Some Highlights:
A Foreign National (FN) is inadmissible if they have been convicted of any hybrid or indictable offence. Like a PR they are also inadmissible for serious criminality if convicted of an offence which could be punished by ten years imprisonment, but again a conviction for any hybrid or indictable offence will make a FN inadmissible. Convictions for two summary offences (pure summary offences, those that cannot be prosecuted by indictment) will render a FN inadmissible.
FNs are screened for criminal related inadmissibility more thoroughly, and enforcement is significantly more strict than it is for PRs.
And, since FNs only have temporary status in Canada, they generally need to make applications that will require disclosure of crime-related matters, in contrast to PRs who can often avoid bringing criminal charges to IRCC's attention . . . such that it appears many PRs are not subjected to inadmissibility proceedings even if they have been convicted of a solitary, isolated offence constituting serious criminality
unless they are involved in multiple criminal offences, or involved in more serious instances (such as driving while impaired resulting in injuries to other persons), or the case is otherwise notorious or in some way high profile.
As others have observed, inadmissibility is a complex subject with many, many variables. As you have observed, driving while impaired is considered a very serious matter in Canada, as illustrated by the fact that the law allows for the imposition of imprisonment for up to
TEN YEARS as a penalty.
This is not "
talk to lawyers" stuff.
This is hire (pay for) lawyers to specifically review the specific facts of your case (which means not just YOUR account of the facts, but at the least reviewing in detail whatever records there of the matter). Then rely on the lawyer or lawyers you have hired (hired after you have done enough homework to be confident you have hired competent, reputable, and experienced lawyers).
You referenced me multiple times. I am no expert. While I have followed issues in regards to serious criminal inadmissibility applicable to Permanent Residents, it appears you are NOT a PR. What constitutes serious criminality is defined the same for PRs and Foreign Nationals, but FNs are also inadmissible for "
criminality" as defined in Section 36(2) IRPA. You have quoted section 36(1), the serious criminality provisions. But you are also subject to the far lower threshold for inadmissibility prescribed in Section 36(2).
As much as I have followed and researched cases involving serious criminality as applied to PRs, I am way, way shy of being an expert on that subject.

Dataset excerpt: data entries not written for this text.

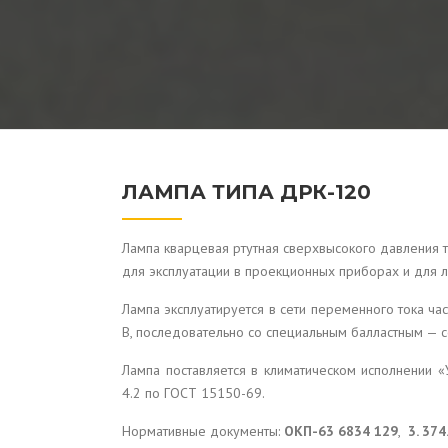
ЛАМПА ТИПА ДРК-120
Лампа кварцевая ртутная сверхвысокого давления 
для эксплуатации в проекционных приборах и для 
Лампа эксплуатируется в сети переменного тока ча
В, последовательно со специальным балластным — 
Лампа поставляется в климатическом исполнении 
4.2 по ГОСТ 15150-69.
Нормативные документы:
ОКП-63 6834 129
,
3. 374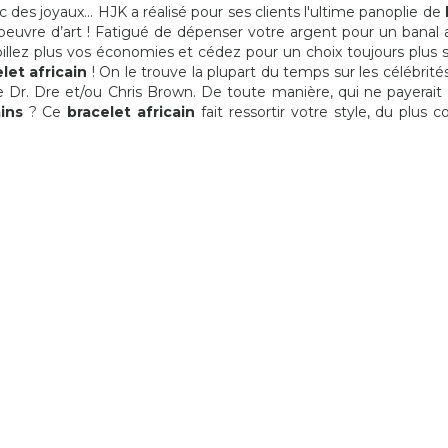
c des joyaux... HJK a réalisé pour ses clients l'ultime panoplie de
40,03 €
40,03 €
 oeuvre d’art ! Fatigué de dépenser votre argent pour un banal a
illez plus vos économies et cédez pour un choix toujours plus
let africain
! On le trouve la plupart du temps sur les célébrit
r. Dre et/ou Chris Brown. De toute manière, qui ne payerait
ains
? Ce
bracelet africain
fait ressortir votre style, du plus c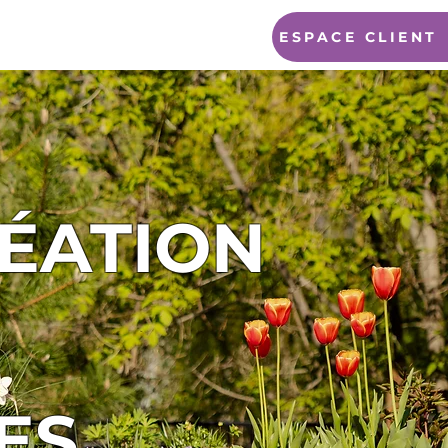
ESPACE CLIENT
GUE
CONTACT
ÉATION
ES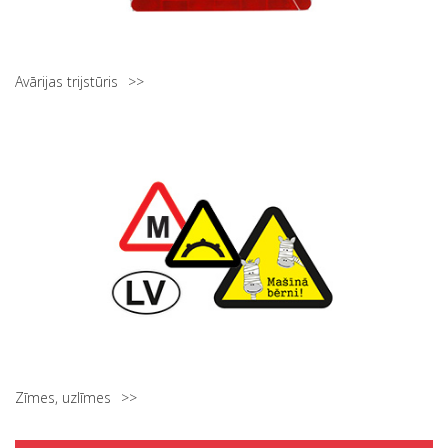
Avārijas trijstūris
Zīmes, uzlīmes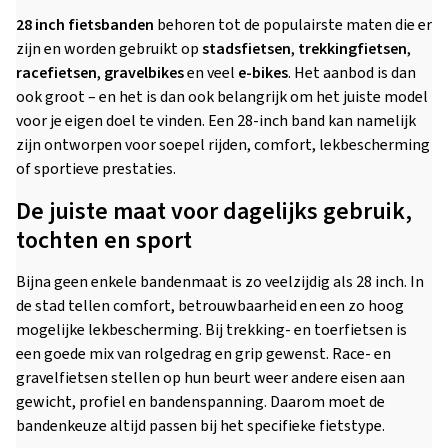
28 inch fietsbanden
behoren tot de populairste maten die er
zijn en worden gebruikt op
stadsfietsen
,
trekkingfietsen
,
racefietsen
,
gravelbikes
en veel
e-bikes
. Het aanbod is dan
ook groot – en het is dan ook belangrijk om het juiste model
voor je eigen doel te vinden. Een 28-inch band kan namelijk
zijn ontworpen voor soepel rijden, comfort, lekbescherming
of sportieve prestaties.
De juiste maat voor dagelijks gebruik,
tochten en sport
Bijna geen enkele bandenmaat is zo veelzijdig als 28 inch. In
de stad tellen comfort, betrouwbaarheid en een zo hoog
mogelijke lekbescherming. Bij trekking- en toerfietsen is
een goede mix van rolgedrag en grip gewenst. Race- en
gravelfietsen stellen op hun beurt weer andere eisen aan
gewicht, profiel en bandenspanning. Daarom moet de
bandenkeuze altijd passen bij het specifieke fietstype.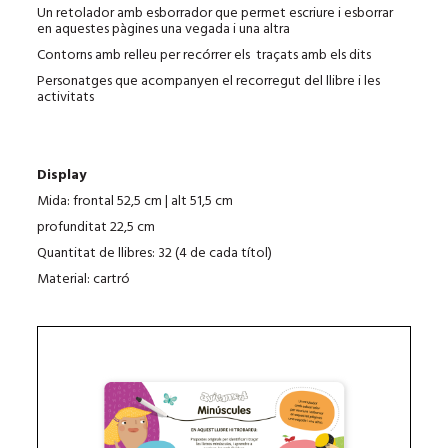
Un retolador amb esborrador que permet escriure i esborrar
en aquestes pàgines una vegada i una altra
Contorns amb relleu per recórrer els traçats amb els dits
Personatges que acompanyen el recorregut del llibre i les
activitats
Display
Mida: frontal 52,5 cm | alt 51,5 cm
profunditat 22,5 cm
Quantitat de llibres: 32 (4 de cada títol)
Material: cartró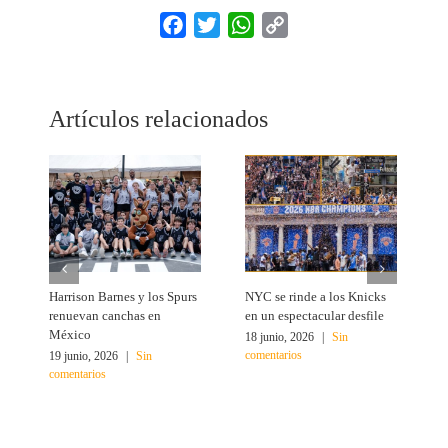
Facebook
Twitter
WhatsApp
Copy
Link
Artículos relacionados
Harrison Barnes y los Spurs
NYC se rinde a los Knicks
T
renuevan canchas en
en un espectacular desfile
c
México
18 junio, 2026
|
Sin
1
comentarios
c
19 junio, 2026
|
Sin
comentarios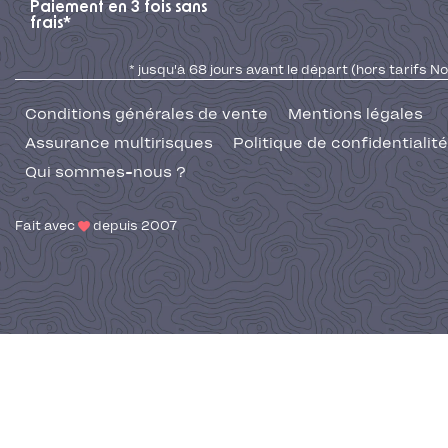
Paiement en 3 fois sans
frais*
* jusqu'à 68 jours avant le départ (hors tarifs No
Conditions générales de vente
Mentions légales
Assurance multirisques
Politique de confidentialité
Qui sommes-nous ?
Fait avec
depuis 2007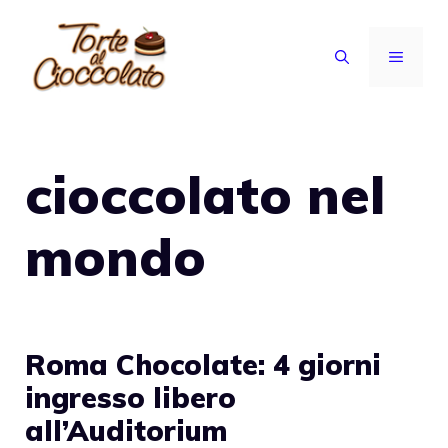
Vai
al
MENU
contenuto
cioccolato nel
mondo
Roma Chocolate: 4 giorni
ingresso libero
all’Auditorium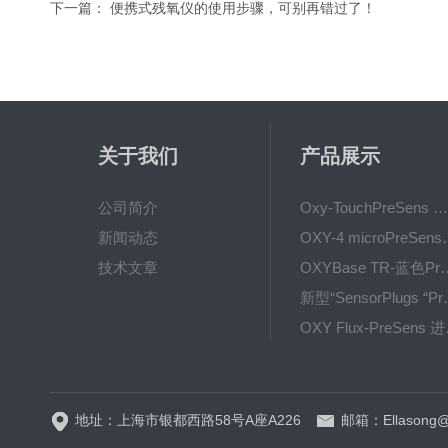
下一篇：
便携式残氧仪的使用步骤，可别再错过了！
关于我们
产品展示
公司简介
Oxy-TouchPreSens 氧分析仪 多孔培养容器监测
新闻动态
OXY-4 microPre
技术文章
OXYBase TR-蓝色PreS
新型“SensorPlug
OXY F
GPX1500 Film Food用于无损测量的激光法顶空气体分析仪
地址：上海市银都西路58号A座A226
邮箱：Ellasong@q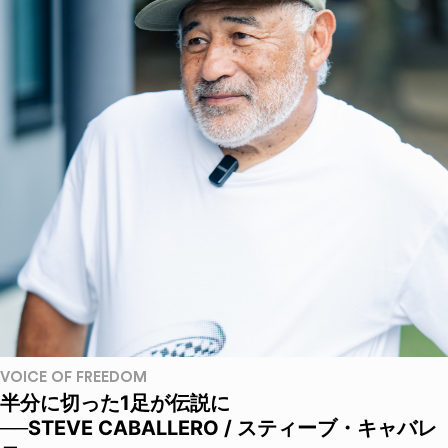
VOICE OF FREEDOM
半分に切った1足が伝説に
──STEVE CABALLERO / スティーブ・キャバレ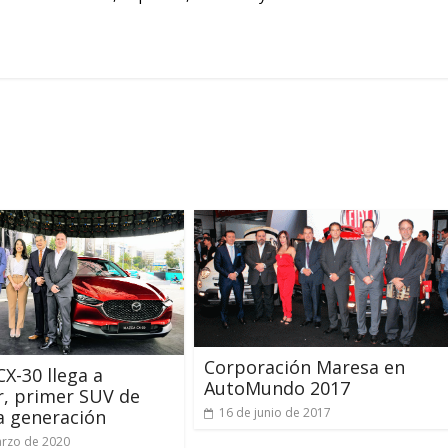
Corporación Maresa en
X-30 llega a
AutoMundo 2017
, primer SUV de
16 de junio de 2017
a generación
rzo de 2020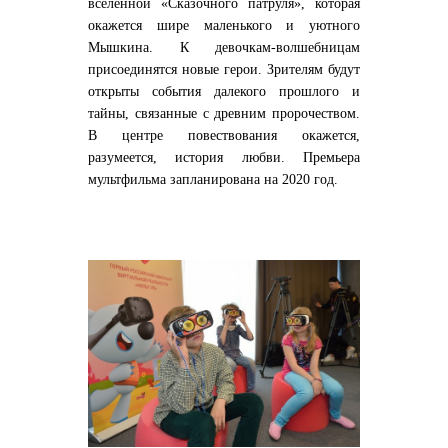
вселенной «Сказочного патруля», которая
окажется шире маленького и уютного
Мышкина. К девочкам-волшебницам
присоединятся новые герои. Зрителям будут
открыты события далекого прошлого и
тайны, связанные с древним пророчеством.
В центре повествования окажется,
разумеется, история любви. Премьера
мультфильма запланирована на 2020 год.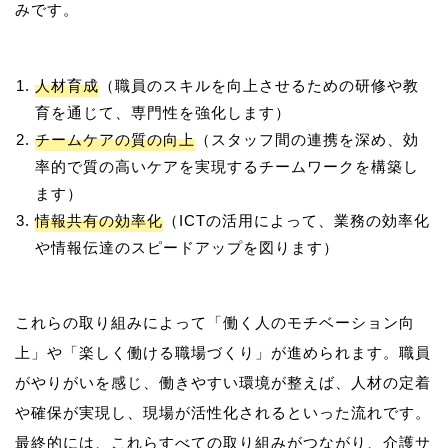
人材育成
（職員のスキルを向上させるための研修や教
育を通じて、専門性を強化します）
チームケアの質の向上
（スタッフ間の連携を深め、効
率的で質の高いケアを実現するチームワークを構築し
ます）
情報共有の効率化
（ICTの活用によって、業務の効率化
や情報伝達のスピードアップを図ります）
これらの取り組みによって「働く人のモチベーション向
上」や「楽しく働ける職場づくり」が進められます。職員
がやりがいを感じ、働きやすい環境が整えば、人材の定着
や確保が実現し、現場が活性化されるといった流れです。
最終的には、これらすべての取り組みがつながり、介護サ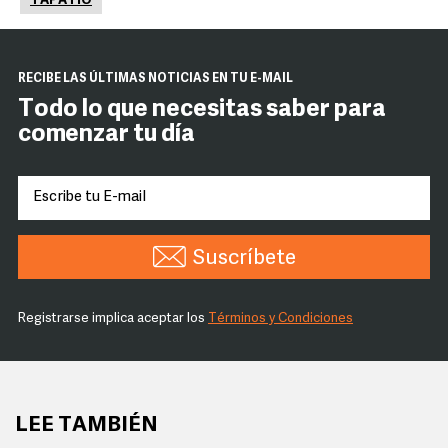
TAPATÍO
RECIBE LAS ÚLTIMAS NOTICIAS EN TU E-MAIL
Todo lo que necesitas saber para
comenzar tu día
Suscríbete
Registrarse implica aceptar los
Términos y Condiciones
LEE TAMBIÉN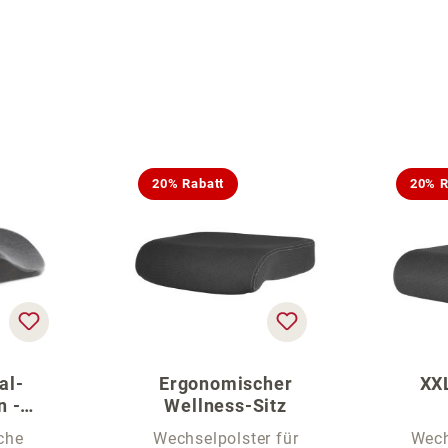
20% Rabatt
20% R
al-
Ergonomischer
XX
n -
Wellness-Sitz
r Stühle
che
Wechselpolster für
Wech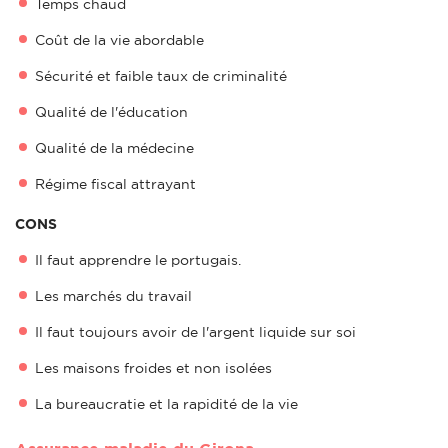
Temps chaud
Coût de la vie abordable
Sécurité et faible taux de criminalité
Qualité de l'éducation
Qualité de la médecine
Régime fiscal attrayant
CONS
Il faut apprendre le portugais.
Les marchés du travail
Il faut toujours avoir de l'argent liquide sur soi
Les maisons froides et non isolées
La bureaucratie et la rapidité de la vie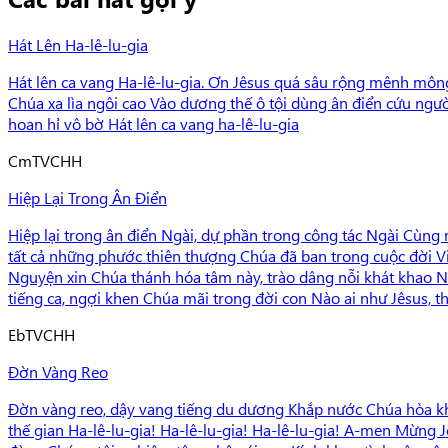
Hát Lên Ha-lê-lu-gia
Hát lên ca vang Ha-lê-lu-gia. Ơn Jêsus quá sâu rộng mênh môn
Chúa xa lìa ngôi cao Vào dương thế ô tội dùng ân điển cứu ngườ
hoan hỉ vô bờ Hát lên ca vang ha-lê-lu-gia
Cm
TVCHH
Hiệp Lại Trong Ân Điển
Hiệp lại trong ân điển Ngài, dự phần trong công tác Ngài Cùn
tất cả những phước thiên thượng Chúa đã ban trong cuộc đời V
Nguyện xin Chúa thánh hóa tâm này, trào dâng nỗi khát khao Ng
tiếng ca, ngợi khen Chúa mãi trong đời con Nào ai như Jêsus, t
Eb
TVCHH
Đờn Vàng Reo
Đờn vàng reo, dậy vang tiếng du dương Khắp nước Chúa hòa khúc
thế gian Ha-lê-lu-gia! Ha-lê-lu-gia! Ha-lê-lu-gia! A-men Mừng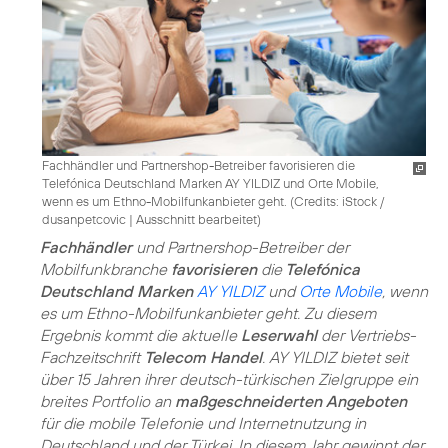
Fachhändler und Partnershop-Betreiber favorisieren die
Telefónica Deutschland Marken AY YILDIZ und Orte Mobile,
wenn es um Ethno-Mobilfunkanbieter geht. (
Credits: iStock /
dusanpetcovic
|
Ausschnitt bearbeitet
)
Fachhändler
und Partnershop-Betreiber der
Mobilfunkbranche
favorisieren
die
Telefónica
Deutschland Marken
AY YILDIZ
und
Orte Mobile
, wenn
es um Ethno-Mobilfunkanbieter geht. Zu diesem
Ergebnis kommt die aktuelle
Leserwahl
der Vertriebs-
Fachzeitschrift
Telecom Handel
. AY YILDIZ bietet seit
über 15 Jahren ihrer deutsch-türkischen Zielgruppe ein
breites Portfolio an
maßgeschneiderten Angeboten
für die mobile Telefonie und Internetnutzung in
Deutschland und der Türkei. In diesem Jahr gewinnt der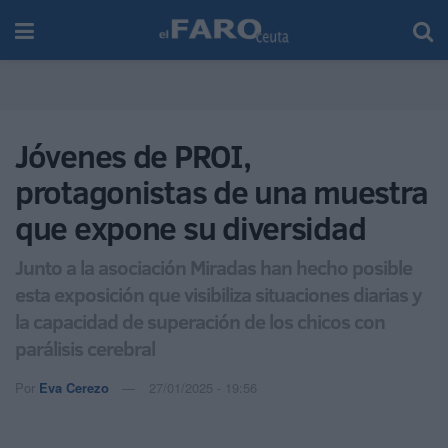
Jóvenes de PROI,
protagonistas de una muestra
que expone su diversidad
Junto a la asociación Miradas han hecho posible
esta exposición que visibiliza situaciones diarias y
la capacidad de superación de los chicos con
parálisis cerebral
Por
Eva Cerezo
27/01/2025 - 19:56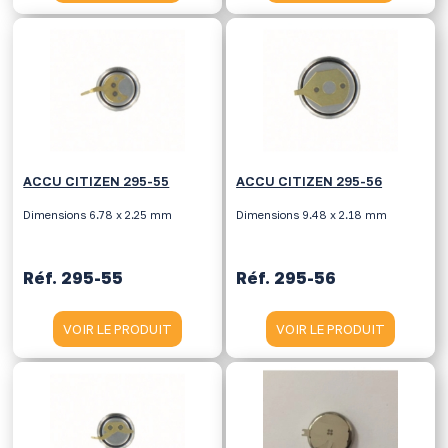
ACCU CITIZEN 295-55
ACCU CITIZEN 295-56
Dimensions 6.78 x 2.25 mm
Dimensions 9.48 x 2.18 mm
Réf. 295-55
Réf. 295-56
VOIR LE PRODUIT
VOIR LE PRODUIT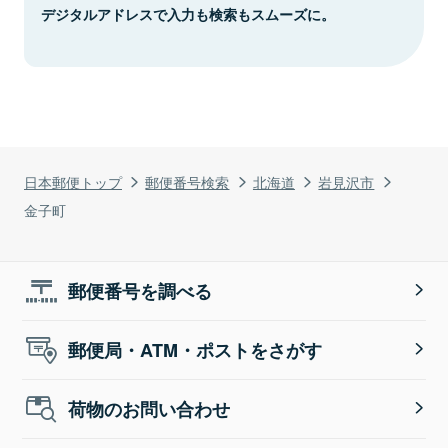
デジタルアドレスで入力も検索もスムーズに。
日本郵便トップ
郵便番号検索
北海道
岩見沢市
金子町
郵便番号を調べる
郵便局・ATM・ポストをさがす
荷物のお問い合わせ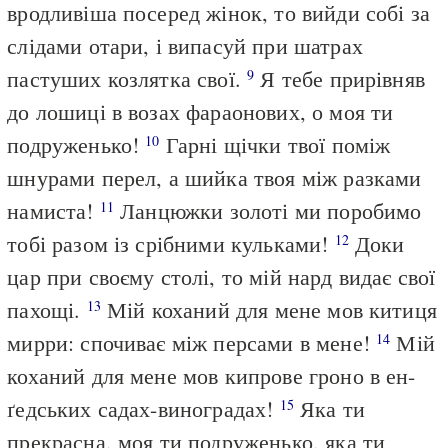
вродливіша посеред жінок, то вийди собі за
слідами отари, і випасуй при шатрах
пастуших козлятка свої.
Я тебе прирівняв
9
до лошиці в возах фараонових, о моя ти
подруженько!
Гарні щічки твої поміж
10
шнурами перел, а шийка твоя між разками
намиста!
Ланцюжки золоті ми поробимо
11
тобі разом із срібними кульками!
Доки
12
цар при своєму столі, то мій нард видає свої
пахощі.
Мій коханий для мене мов китиця
13
мирри: спочиває між персами в мене!
Мій
14
коханий для мене мов кипрове гроно в ен-
ґедських садах-виноградах!
Яка ти
15
прекрасна, моя ти подруженько, яка ти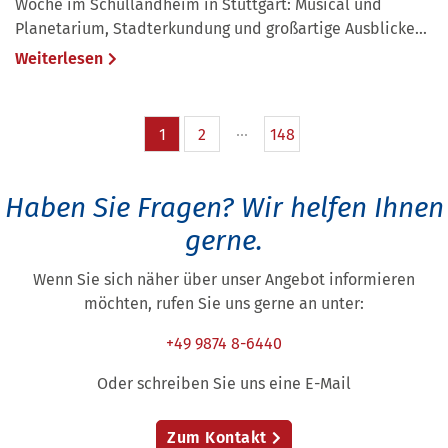
Woche im Schullandheim in Stuttgart: Musical und
Planetarium, Stadterkundung und großartige Ausblicke...
Weiterlesen
1
2
148
Haben Sie Fragen?
Wir helfen Ihnen
gerne.
Wenn Sie sich näher über unser Angebot informieren
möchten, rufen Sie uns gerne an unter:
+49 9874 8-6440
Oder schreiben Sie uns eine E-Mail
Zum Kontakt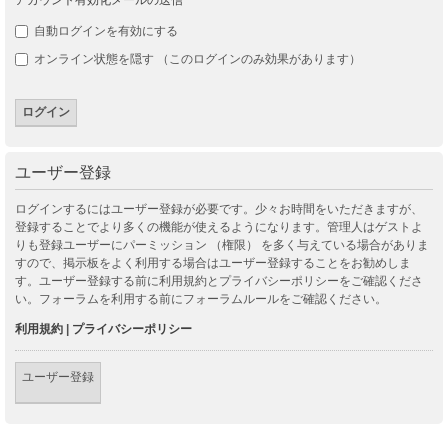
自動ログインを有効にする
オンライン状態を隠す （このログインのみ効果があります）
ユーザー登録
ログインするにはユーザー登録が必要です。少々お時間をいただきますが、
登録することでより多くの機能が使えるようになります。管理人はゲストよ
りも登録ユーザーにパーミッション （権限） を多く与えている場合がありま
すので、掲示板をよく利用する場合はユーザー登録することをお勧めしま
す。ユーザー登録する前に利用規約とプライバシーポリシーをご確認くださ
い。フォーラムを利用する前にフォーラムルールをご確認ください。
利用規約
|
プライバシーポリシー
ユーザー登録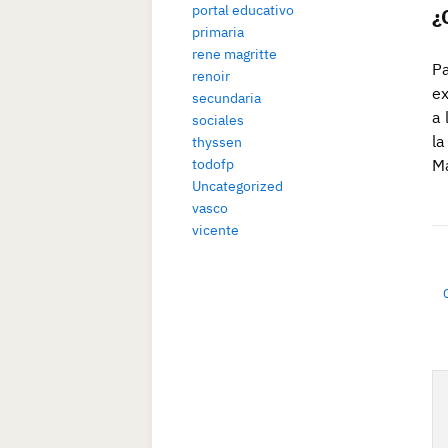
portal educativo
¿
primaria
rene magritte
Pa
renoir
ex
secundaria
a 
sociales
la
thyssen
Ma
todofp
Uncategorized
vasco
vicente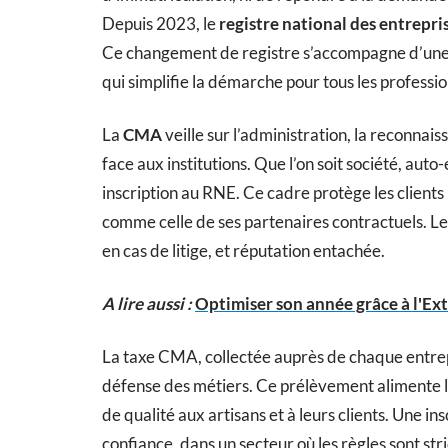
Depuis 2023, le
registre national des entrepri
Ce changement de registre s’accompagne d’une
qui simplifie la démarche pour tous les professi
La
CMA
veille sur l’administration, la reconnais
face aux institutions. Que l’on soit société, aut
inscription au RNE. Ce cadre protège les clients 
comme celle de ses partenaires contractuels. Le
en cas de litige, et réputation entachée.
A lire aussi :
Optimiser son année grâce à l'Ext
La taxe CMA, collectée auprès de chaque entrepr
défense des métiers. Ce prélèvement alimente l’
de qualité aux artisans et à leurs clients. Une in
confiance, dans un secteur où les règles sont stri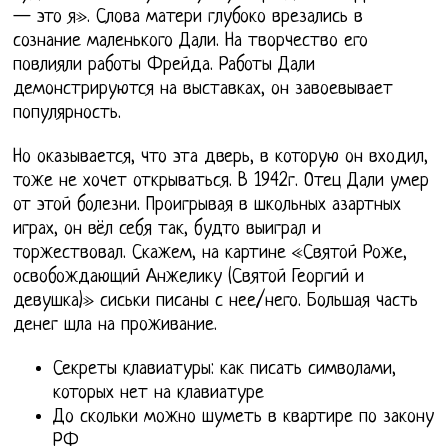
— это я». Слова матери глубоко врезались в
сознание маленького Дали. На творчество его
повлияли работы Фрейда. Работы Дали
демонстрируются на выставках, он завоевывает
популярность.
Но оказывается, что эта дверь, в которую он входил,
тоже не хочет открываться. В 1942г. Отец Дали умер
от этой болезни. Проигрывая в школьных азартных
играх, он вёл себя так, будто выиграл и
торжествовал. Скажем, на картине «Святой Роже,
освобождающий Анжелику (Святой Георгий и
девушка)» сиськи писаны с нее/него. Большая часть
денег шла на проживание.
Секреты клавиатуры: как писать символами,
которых нет на клавиатуре
До скольки можно шуметь в квартире по закону
РФ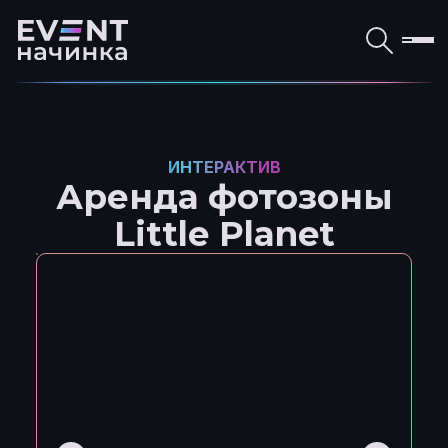
ИНТЕРАКТИВ
Аренда фотозоны
Little Planet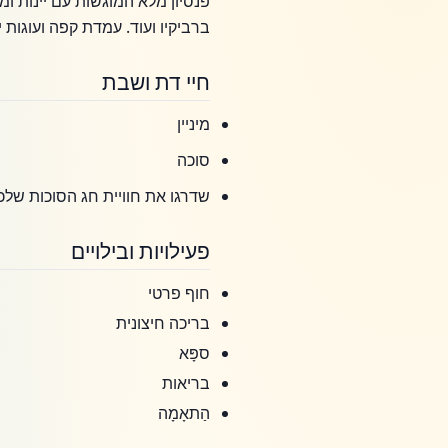
פנסיון מלא המוגשות עם יינות ו
ברביקיו ועוד. עמדת קפה ועוגות י
חיי דת ושבת
מיניין
סוכה
שדרגו את חוויית חג הסוכות של
פעילויות ובילויים
חוף פרטי
בריכה חיצונית
ספָּא
בריאות
הַתאָמָה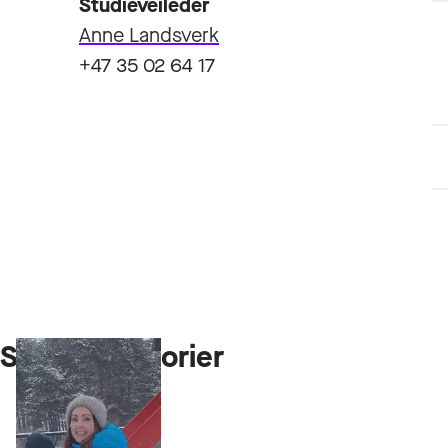
Studieveileder
Anne Landsverk
+47 35 02 64 17
Studenthistorier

In contrast, I have NOT at all followed (not for many years anyway) how the inadmissibility for criminality provisions apply to FNs.
In other words, concurring with others here, get assistance and advice from a competent lawyer, a lawyer you have hired to actually give you specific advice based on ALL the available information . . . and knowledge of the applicable law as well.
All that said: the main thing is whether you have been convicted of a criminal "
offence" in Canada, as defined by an Act of Parliament. "
Violations" of provincial traffic provisions are NOT "
offences." You can respond to questions accordingly, if the question is about convictions. I have not been paying any attention to IRCC transactions or applications by FNs. I do not know what questions are asked. The questions asked are often broader in scope than just what would constitute grounds for a determination of inadmissibility based on criminality.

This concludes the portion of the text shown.